If the point of F1 is entertainment, then Sunday at Albert Park was somewhat of a success. A lead that changed hands at least a dozen times in the opening stint, strategy drama involving two virtual safety cars, a recovery from last place, a home hero crashing before the start and a debut points finish for 18-year-old Arvid Lindblad.
The Australian GP nearly tripled its overtakings this year
Grand Prix Photo
But if you believe, as Verstappen and many other clearly do, that Formula 1’s primary identity is the world’s greatest drivers pushing the world’s most sophisticated machines to their absolute limit – that the irreducible core of the series is skill expressed through speed, not energy tokens managed through a boost button – then the Mario Kart comparison does real damage.
The problem is not that the racing looked poor. It is that the racing looked like something other than driving.
The overtakes on Sunday were not produced by a perfectly timed late apex or a daring dive under braking, or even a DRS pass that everybody understood was a DRS pass. They were produced by a button push, a battery differential, and the arbitrary timing of an energy replenishment cycle. The result looked somewhat exciting, but the mechanism felt hollow.

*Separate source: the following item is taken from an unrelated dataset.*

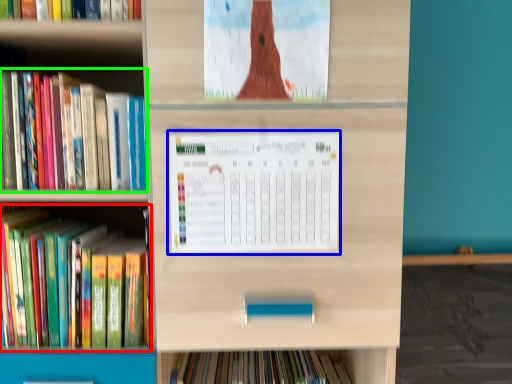 Question: Considering the real-world distances, which object is closest to book (highlighted by a red box)? paperback book (highlighted by a blue box) or book (highlighted by a green box).

Choices:
 (A) paperback book
 (B) book

Answer: (B)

The Mario Kart example is an almost perfect analogy for the current dilemma facing F1.
Many people enjoy Mario Kart, with its gimmicks and its power-ups, and can have a truly fun time with it.
Many other people enjoy serious sim-racing, as it helps them emulate real-life racing at home.

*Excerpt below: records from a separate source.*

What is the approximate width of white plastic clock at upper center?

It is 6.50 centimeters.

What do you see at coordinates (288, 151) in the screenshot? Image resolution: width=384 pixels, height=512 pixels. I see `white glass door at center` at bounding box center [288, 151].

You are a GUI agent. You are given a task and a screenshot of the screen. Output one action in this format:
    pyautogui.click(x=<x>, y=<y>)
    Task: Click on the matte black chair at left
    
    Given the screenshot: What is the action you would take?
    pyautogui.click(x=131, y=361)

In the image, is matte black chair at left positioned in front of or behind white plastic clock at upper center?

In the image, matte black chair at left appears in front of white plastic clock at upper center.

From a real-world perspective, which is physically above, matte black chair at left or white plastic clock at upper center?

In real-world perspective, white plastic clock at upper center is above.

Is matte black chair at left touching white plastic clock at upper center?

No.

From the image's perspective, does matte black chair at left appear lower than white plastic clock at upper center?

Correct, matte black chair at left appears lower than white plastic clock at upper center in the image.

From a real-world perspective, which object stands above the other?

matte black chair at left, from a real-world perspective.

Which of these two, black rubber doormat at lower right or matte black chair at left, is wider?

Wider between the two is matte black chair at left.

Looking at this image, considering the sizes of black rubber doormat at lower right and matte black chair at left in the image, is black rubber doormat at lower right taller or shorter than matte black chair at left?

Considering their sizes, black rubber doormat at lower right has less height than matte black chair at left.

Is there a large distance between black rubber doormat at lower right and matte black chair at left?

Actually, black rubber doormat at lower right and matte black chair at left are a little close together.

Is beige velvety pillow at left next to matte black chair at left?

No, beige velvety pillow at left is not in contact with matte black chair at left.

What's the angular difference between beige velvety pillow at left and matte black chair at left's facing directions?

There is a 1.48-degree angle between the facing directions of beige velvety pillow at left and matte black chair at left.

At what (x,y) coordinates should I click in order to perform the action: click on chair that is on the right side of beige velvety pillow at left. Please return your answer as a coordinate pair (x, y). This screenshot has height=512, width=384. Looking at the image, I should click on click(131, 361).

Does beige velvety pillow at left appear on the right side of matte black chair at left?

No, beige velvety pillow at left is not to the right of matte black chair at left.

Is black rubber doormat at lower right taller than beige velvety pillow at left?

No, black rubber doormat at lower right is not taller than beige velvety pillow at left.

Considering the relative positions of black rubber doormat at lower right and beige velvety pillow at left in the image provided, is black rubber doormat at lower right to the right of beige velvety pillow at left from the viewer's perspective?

There is no written rule that specifies what Formula 1 should exactly be, so at the end of the day, the championship is what it is at any given moment.
Formula 1 has changed almost unrecognisably over the decades, to the point where asking what F1 is actually supposed to be becomes a moot point.
F1 is, above all, a commercial operation, and how it transforms usually follows financial reasons, something visibly obvious since Liberty Media took over.
The current rules are just another response to those financial interests, and further change will only occur if the interested parties demand it or if interest in the championship wanes as a result of the regulations.
Does it matter that drivers are unhappy, or that fans are divided? Not in isolation — not until stars start leaving, audiences start drifting, or safety forces the issue. Only then does the philosophical question become a commercial one. And that threshold, for now, hasn’t been crossed.
In the meantime, the championship’s bosses will have no major issue with the current divide.